On June 8, Patrik Hofbauer, president and chief executive of Swedish lottery operator Svenska Spel, called for a ban on betting on lotteries in Sweden.

A post on the lottery monopoly's corporate website described “shadow play” as “betting on the outcome of another gaming company lottery”.

The post originally went on to say: “A new report estimates that shadow gaming companies have almost 40% of the European lottery market online.”

However, on Thursday (June 18), the post was amended following questions iGB put to Svenska Spel about the source and accuracy of the figures quoted in the post and a subsequent webinar.

It now states: “A new report estimates that shadow gaming companies have about 35% of the global lottery market online.”

At all times the post has also stated: “The shadow gaming companies' gross gaming revenues were estimated at €1.25bn – €1.5bn in 2019.”

Shortly afterwards, lottery betting firm Lottoland questioned Svenska Spel’s figures, with CEO Nigel Birrell describing them as “purely fictional and delivered with the intent of creating distractions and noise”.

Birrell released revenue figures from Lottoland’s Swedish operations and said the company’s revenue amounted to just 0.8% of Svenska Spel’s in Q1.

Svenska Spel declined to publish the report its post was based on to allow for scrutiny of the claims made.

However, iGB has now learned that the €1.25bn to €1.5bn quoted includes not only those companies operating lottery betting models, as the post would seem to imply, but all websites in the online lottery market that aren’t those of official lotteries.

This includes licensed resellers, brokerage, messengers and other forms of synthetic lottery – approximately 150 to 175 websites.

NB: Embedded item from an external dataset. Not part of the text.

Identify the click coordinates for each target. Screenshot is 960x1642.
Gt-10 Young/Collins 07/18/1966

Though Svenska claimed in its post that the growing revenues of shadow gaming companies, “means less money for society and for lotteries that support non-profit activities”, some of the websites included within its total work directly with state lotteries, with the appropriate funds going to good causes as per the state lottery’s processes.

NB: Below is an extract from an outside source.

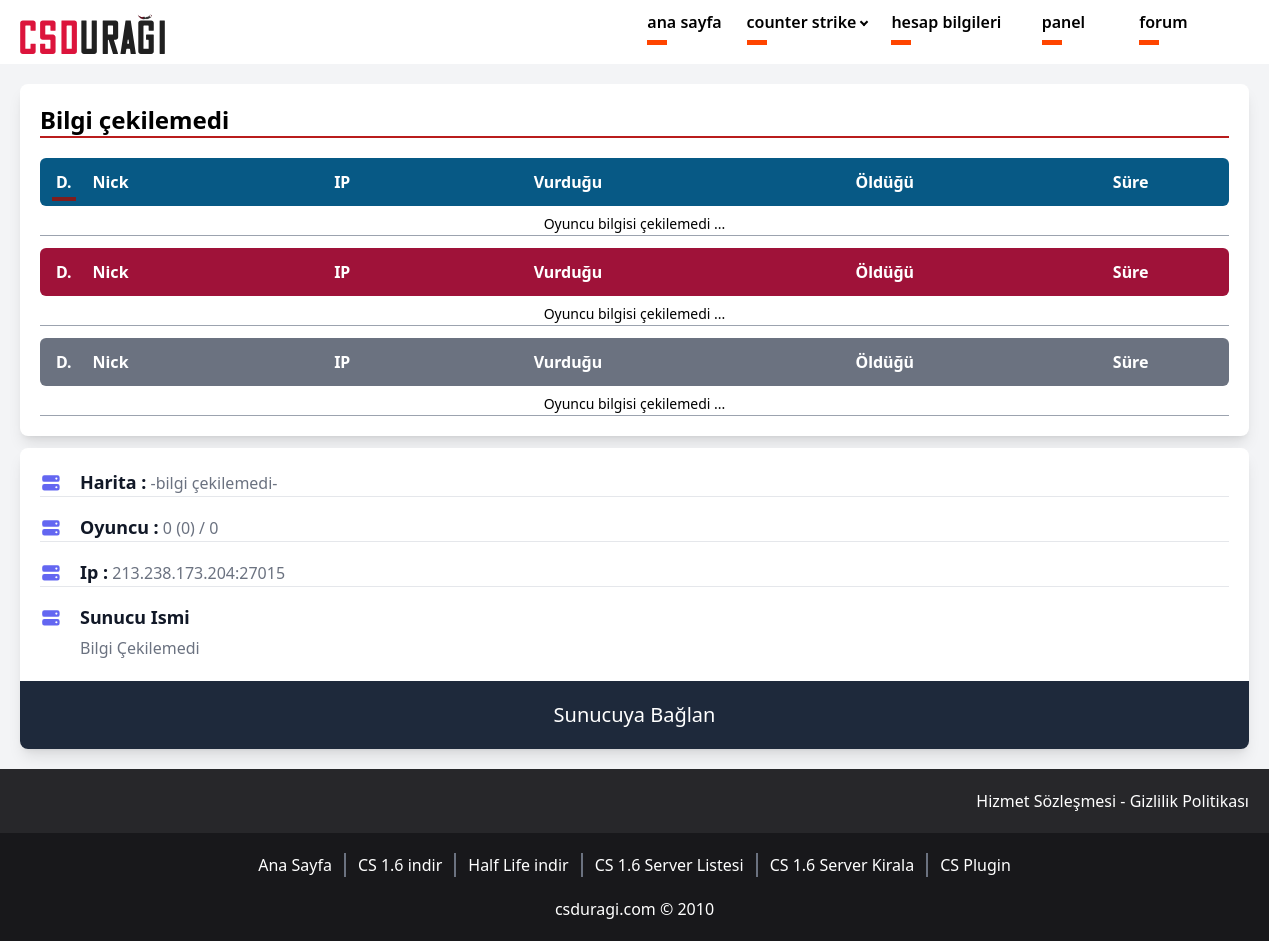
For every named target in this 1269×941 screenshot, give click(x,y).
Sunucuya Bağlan (635, 714)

Examples of this include Zeal Network’s Tipp24, which sells online lottery tickets as an official partner to the German Association of State Lottery Companies.

Despite lottery betting being a higher margin area of business, Zeal Network moved away from the model last year in favour of the brokerage model, believing that over time this would prove more lucrative.

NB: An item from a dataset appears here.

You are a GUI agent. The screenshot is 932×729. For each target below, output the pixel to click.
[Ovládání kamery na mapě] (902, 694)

Other examples include Jumbo Interactive, an official reseller of tickets for Australia’s Tabcorp, and Jackpocket, which now has a courier licence to operate a messenger service in New Jersey and also operates legally in other US states.

When asked how licensed resellers such as those mentioned above could be considered shadow companies, Svenska Spel simply said: “We have never referred to these companies as 'shadow companies', but 'shadow gaming companies' – which only means that it’s a company providing shadow gaming.

“Our concern is that shadow gaming companies are taking market share from Swedish lotteries for good causes and society.”